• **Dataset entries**
● ● ● ● ● ● ●

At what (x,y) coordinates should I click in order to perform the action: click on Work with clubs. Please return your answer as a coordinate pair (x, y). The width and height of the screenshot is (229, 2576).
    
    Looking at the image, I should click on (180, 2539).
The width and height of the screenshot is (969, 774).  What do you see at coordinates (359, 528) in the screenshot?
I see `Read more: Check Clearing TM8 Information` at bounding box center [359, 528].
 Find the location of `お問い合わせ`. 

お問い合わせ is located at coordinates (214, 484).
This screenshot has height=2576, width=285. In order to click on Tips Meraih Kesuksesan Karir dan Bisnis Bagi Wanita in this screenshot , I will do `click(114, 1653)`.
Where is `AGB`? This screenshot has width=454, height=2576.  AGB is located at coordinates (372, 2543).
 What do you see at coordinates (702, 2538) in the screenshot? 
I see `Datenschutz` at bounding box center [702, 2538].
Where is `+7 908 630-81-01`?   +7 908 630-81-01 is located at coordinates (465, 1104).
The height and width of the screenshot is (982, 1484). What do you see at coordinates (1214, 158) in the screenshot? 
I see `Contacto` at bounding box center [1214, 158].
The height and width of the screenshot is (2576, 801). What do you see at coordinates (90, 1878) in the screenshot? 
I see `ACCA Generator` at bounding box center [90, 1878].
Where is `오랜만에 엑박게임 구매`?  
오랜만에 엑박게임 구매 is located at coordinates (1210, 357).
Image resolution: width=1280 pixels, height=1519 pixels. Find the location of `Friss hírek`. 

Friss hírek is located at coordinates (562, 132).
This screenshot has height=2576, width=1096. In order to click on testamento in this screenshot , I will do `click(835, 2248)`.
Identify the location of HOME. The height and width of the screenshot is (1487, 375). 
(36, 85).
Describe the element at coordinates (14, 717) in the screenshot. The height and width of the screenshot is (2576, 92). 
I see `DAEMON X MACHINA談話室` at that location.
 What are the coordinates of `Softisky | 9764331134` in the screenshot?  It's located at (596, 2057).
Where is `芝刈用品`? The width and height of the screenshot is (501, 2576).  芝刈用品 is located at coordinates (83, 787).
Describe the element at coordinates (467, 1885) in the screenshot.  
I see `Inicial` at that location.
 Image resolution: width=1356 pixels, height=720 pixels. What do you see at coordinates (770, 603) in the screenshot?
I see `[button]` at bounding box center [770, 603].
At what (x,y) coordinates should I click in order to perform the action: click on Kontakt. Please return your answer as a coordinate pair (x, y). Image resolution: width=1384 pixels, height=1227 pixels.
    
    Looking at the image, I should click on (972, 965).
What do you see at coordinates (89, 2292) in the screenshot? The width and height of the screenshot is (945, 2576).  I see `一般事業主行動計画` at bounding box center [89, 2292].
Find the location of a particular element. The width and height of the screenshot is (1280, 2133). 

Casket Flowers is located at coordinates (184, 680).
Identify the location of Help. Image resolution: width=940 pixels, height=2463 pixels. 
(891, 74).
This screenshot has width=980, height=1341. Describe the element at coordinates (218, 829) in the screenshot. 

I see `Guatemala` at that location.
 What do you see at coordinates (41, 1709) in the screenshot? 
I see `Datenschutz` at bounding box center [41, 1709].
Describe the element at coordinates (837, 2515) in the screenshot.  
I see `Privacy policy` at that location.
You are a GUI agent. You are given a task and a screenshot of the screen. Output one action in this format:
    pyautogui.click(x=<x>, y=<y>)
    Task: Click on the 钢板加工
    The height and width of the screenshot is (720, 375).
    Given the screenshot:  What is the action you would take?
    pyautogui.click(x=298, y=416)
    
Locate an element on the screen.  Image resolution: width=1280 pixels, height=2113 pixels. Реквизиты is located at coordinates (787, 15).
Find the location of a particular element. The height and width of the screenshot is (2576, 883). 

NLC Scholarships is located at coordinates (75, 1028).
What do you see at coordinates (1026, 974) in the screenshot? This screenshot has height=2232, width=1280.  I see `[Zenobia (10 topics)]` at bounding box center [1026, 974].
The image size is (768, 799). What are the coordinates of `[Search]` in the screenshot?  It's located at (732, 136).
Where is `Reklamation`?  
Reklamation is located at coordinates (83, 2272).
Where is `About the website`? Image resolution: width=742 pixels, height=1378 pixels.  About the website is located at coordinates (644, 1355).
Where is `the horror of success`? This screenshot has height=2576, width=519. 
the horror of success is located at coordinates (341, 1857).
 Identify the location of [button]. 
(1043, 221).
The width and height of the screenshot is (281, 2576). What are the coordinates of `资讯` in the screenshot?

● ● ● ● ● ● ●

• **Problem statement**
Whenever a line in the entries above includes the word "will", pull that line out.

• **Written answer**
This screenshot has height=2576, width=285. In order to click on Tips Meraih Kesuksesan Karir dan Bisnis Bagi Wanita in this screenshot , I will do `click(114, 1653)`.
This screenshot has height=2576, width=1096. In order to click on testamento in this screenshot , I will do `click(835, 2248)`.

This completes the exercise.